Stopping at the line that holds "Foto: Cesar Greco/Palmeiras/by", repeat the lines below exactly, starting from the very first and including that final line.

##############################

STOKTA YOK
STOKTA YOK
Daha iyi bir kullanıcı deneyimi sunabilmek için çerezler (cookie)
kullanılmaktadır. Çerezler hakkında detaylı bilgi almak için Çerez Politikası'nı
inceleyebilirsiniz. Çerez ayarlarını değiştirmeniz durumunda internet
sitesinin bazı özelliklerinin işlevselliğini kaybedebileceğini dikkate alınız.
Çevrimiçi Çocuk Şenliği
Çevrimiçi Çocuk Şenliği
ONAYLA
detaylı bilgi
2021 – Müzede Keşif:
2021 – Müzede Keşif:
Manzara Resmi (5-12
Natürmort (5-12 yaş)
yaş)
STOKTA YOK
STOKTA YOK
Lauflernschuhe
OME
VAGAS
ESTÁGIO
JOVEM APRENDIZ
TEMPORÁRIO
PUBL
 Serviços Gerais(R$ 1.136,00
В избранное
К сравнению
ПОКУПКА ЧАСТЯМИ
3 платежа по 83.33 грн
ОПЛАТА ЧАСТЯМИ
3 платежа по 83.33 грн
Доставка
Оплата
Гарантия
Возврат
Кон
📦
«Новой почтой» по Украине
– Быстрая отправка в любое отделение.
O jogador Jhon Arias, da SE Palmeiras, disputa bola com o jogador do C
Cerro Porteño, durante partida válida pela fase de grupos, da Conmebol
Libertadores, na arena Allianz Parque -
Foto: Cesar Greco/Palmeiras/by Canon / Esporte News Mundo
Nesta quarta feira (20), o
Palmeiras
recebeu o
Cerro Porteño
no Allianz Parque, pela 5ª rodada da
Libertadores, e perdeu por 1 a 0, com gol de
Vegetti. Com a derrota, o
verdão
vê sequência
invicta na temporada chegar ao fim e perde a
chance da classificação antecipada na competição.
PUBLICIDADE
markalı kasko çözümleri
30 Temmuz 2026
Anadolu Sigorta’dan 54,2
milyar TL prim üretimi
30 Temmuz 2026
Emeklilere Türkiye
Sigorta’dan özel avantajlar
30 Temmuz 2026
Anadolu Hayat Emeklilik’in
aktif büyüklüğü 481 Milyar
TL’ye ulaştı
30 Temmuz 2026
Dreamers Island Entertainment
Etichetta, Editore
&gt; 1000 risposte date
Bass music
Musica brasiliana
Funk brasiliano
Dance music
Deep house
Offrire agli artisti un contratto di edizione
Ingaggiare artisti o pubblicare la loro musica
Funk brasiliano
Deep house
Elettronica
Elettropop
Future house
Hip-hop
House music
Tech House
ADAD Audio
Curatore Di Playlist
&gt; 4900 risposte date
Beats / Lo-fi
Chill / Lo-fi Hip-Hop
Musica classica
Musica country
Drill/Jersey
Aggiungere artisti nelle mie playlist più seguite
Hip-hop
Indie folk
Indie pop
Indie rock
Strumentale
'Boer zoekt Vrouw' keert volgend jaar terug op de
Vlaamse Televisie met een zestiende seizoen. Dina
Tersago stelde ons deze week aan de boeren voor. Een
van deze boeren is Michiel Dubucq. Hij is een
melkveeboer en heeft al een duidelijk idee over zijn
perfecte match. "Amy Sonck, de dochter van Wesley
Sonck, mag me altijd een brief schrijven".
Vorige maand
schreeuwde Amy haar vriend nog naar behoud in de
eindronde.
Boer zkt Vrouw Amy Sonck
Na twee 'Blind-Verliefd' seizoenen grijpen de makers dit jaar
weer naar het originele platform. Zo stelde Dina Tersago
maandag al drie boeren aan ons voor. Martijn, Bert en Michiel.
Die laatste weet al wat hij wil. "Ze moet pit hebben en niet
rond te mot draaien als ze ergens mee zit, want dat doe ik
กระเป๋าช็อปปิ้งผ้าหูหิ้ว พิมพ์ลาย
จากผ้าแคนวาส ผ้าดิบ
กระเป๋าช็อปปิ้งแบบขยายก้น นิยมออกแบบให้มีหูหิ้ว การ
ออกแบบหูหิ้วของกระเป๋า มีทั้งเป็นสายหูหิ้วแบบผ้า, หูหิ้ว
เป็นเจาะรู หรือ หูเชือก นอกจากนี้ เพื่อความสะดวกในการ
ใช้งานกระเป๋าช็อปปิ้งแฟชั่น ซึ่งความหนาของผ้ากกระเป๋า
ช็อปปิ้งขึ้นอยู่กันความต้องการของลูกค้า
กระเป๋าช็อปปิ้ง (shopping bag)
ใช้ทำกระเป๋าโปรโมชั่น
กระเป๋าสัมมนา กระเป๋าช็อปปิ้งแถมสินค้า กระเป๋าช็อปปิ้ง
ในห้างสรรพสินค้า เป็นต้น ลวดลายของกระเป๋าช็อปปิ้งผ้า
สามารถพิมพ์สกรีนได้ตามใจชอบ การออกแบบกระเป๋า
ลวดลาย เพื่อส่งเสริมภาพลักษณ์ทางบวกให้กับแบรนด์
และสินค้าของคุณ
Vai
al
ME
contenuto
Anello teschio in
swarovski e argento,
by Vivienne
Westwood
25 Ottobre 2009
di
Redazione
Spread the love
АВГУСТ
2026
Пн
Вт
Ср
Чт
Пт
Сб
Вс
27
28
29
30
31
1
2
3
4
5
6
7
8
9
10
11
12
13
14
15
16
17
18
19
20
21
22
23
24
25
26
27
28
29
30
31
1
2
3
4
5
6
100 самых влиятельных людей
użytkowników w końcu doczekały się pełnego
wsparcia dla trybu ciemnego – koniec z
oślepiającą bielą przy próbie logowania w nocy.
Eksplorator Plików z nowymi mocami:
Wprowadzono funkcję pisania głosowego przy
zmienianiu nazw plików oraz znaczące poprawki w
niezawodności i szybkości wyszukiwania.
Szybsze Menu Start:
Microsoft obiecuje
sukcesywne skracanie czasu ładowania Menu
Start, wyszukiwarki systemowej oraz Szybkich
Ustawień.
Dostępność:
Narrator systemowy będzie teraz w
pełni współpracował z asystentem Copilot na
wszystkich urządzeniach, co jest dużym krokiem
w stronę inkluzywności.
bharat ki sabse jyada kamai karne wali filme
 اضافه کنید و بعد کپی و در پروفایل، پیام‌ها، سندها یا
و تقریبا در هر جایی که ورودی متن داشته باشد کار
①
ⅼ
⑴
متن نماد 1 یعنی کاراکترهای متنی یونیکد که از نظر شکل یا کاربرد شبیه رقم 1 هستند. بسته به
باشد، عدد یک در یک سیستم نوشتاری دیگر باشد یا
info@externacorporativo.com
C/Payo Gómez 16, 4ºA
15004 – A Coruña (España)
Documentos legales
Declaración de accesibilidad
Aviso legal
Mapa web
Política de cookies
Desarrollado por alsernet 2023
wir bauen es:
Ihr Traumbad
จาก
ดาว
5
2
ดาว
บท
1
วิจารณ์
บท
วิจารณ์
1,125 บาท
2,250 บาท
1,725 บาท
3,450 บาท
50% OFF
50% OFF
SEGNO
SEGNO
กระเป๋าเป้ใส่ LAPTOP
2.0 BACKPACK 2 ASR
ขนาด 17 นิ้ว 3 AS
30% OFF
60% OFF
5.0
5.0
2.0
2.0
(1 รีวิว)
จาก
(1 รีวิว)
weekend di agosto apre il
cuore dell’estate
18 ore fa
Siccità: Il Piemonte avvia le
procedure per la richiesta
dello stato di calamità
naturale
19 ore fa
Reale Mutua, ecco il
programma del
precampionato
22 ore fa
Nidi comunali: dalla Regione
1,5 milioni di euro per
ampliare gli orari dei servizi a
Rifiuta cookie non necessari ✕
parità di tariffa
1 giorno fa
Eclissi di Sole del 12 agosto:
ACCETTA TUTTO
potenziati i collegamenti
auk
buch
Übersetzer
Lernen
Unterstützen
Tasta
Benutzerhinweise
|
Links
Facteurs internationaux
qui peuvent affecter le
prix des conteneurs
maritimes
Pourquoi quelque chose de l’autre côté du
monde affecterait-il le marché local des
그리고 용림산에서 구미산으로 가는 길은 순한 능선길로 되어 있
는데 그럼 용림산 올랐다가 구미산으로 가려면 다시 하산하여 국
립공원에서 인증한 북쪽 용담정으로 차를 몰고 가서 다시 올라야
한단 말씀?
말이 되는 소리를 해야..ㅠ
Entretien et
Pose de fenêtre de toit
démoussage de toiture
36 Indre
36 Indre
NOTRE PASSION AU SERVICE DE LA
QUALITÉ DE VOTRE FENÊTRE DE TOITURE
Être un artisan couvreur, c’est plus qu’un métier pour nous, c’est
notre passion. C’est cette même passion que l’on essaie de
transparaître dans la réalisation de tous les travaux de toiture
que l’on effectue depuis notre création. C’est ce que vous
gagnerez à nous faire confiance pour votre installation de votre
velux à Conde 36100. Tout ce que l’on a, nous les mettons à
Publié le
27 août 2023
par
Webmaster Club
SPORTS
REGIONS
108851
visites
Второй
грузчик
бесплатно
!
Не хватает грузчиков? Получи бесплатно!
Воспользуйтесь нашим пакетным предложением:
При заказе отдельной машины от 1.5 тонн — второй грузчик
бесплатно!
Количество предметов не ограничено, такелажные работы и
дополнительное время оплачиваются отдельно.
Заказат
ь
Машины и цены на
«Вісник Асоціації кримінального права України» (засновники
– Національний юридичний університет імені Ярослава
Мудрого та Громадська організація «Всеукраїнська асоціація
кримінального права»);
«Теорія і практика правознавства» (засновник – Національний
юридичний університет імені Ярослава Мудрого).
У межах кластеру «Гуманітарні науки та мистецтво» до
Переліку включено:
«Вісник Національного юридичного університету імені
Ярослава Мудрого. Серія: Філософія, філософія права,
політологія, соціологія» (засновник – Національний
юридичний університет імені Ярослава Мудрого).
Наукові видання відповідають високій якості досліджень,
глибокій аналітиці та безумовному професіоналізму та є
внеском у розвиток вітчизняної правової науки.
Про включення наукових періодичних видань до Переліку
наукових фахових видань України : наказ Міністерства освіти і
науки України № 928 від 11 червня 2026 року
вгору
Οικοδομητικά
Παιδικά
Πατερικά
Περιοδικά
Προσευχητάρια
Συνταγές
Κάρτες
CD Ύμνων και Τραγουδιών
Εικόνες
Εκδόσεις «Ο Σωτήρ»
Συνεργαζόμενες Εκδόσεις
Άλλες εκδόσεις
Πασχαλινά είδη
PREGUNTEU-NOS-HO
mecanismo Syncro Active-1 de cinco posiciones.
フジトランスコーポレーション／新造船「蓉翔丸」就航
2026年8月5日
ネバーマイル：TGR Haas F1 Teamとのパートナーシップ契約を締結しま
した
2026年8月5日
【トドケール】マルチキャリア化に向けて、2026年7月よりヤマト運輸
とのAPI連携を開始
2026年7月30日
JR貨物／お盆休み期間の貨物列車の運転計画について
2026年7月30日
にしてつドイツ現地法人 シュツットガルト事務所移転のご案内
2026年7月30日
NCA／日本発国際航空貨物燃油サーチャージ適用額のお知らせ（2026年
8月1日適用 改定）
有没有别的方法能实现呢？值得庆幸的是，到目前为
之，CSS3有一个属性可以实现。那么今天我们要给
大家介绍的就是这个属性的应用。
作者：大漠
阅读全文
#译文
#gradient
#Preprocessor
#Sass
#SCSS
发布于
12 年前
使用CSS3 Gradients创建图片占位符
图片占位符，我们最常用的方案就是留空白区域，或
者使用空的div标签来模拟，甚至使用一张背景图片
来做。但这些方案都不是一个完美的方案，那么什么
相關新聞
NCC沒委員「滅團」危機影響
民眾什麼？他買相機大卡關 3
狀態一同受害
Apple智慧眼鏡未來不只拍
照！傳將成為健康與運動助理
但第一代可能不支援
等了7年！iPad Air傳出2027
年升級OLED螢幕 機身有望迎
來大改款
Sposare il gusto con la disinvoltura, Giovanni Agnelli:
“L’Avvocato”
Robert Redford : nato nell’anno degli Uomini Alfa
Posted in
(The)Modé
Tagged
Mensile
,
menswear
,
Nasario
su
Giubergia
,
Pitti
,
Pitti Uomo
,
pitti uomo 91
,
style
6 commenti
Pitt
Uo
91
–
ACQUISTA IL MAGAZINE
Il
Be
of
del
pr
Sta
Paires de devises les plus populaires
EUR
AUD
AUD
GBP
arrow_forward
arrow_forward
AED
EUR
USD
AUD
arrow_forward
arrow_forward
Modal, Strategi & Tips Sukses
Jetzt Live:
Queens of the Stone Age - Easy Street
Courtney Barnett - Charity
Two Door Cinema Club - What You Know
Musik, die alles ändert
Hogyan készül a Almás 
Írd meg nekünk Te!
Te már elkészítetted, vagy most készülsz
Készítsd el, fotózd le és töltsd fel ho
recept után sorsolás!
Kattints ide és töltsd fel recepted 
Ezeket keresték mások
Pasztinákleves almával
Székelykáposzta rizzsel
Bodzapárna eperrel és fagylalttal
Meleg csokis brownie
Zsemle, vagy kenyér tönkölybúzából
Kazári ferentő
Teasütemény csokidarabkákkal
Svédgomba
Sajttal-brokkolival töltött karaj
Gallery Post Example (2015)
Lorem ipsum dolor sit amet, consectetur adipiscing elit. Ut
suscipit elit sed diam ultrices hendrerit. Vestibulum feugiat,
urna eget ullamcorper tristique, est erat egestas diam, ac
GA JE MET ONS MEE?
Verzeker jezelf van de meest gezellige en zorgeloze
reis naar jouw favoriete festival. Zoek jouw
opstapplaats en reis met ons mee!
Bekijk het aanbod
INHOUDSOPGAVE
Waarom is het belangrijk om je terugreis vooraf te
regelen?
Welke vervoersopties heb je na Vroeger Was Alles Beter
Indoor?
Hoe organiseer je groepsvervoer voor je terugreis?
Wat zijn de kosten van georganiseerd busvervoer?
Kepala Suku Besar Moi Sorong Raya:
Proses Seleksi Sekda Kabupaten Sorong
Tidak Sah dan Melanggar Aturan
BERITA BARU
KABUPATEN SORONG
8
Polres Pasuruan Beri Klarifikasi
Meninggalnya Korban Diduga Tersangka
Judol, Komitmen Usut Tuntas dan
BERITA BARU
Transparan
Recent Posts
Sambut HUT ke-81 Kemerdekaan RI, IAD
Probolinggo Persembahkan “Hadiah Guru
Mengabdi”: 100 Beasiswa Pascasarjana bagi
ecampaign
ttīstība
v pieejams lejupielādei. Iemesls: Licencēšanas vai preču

##############################

## Written response
STOKTA YOK
STOKTA YOK
Daha iyi bir kullanıcı deneyimi sunabilmek için çerezler (cookie)
kullanılmaktadır. Çerezler hakkında detaylı bilgi almak için Çerez Politikası'nı
inceleyebilirsiniz. Çerez ayarlarını değiştirmeniz durumunda internet
sitesinin bazı özelliklerinin işlevselliğini kaybedebileceğini dikkate alınız.
Çevrimiçi Çocuk Şenliği
Çevrimiçi Çocuk Şenliği
ONAYLA
detaylı bilgi
2021 – Müzede Keşif:
2021 – Müzede Keşif:
Manzara Resmi (5-12
Natürmort (5-12 yaş)
yaş)
STOKTA YOK
STOKTA YOK
Lauflernschuhe
OME
VAGAS
ESTÁGIO
JOVEM APRENDIZ
TEMPORÁRIO
PUBL
 Serviços Gerais(R$ 1.136,00
В избранное
К сравнению
ПОКУПКА ЧАСТЯМИ
3 платежа по 83.33 грн
ОПЛАТА ЧАСТЯМИ
3 платежа по 83.33 грн
Доставка
Оплата
Гарантия
Возврат
Кон
📦
«Новой почтой» по Украине
– Быстрая отправка в любое отделение.
O jogador Jhon Arias, da SE Palmeiras, disputa bola com o jogador do C
Cerro Porteño, durante partida válida pela fase de grupos, da Conmebol
Libertadores, na arena Allianz Parque -
Foto: Cesar Greco/Palmeiras/by Canon / Esporte News Mundo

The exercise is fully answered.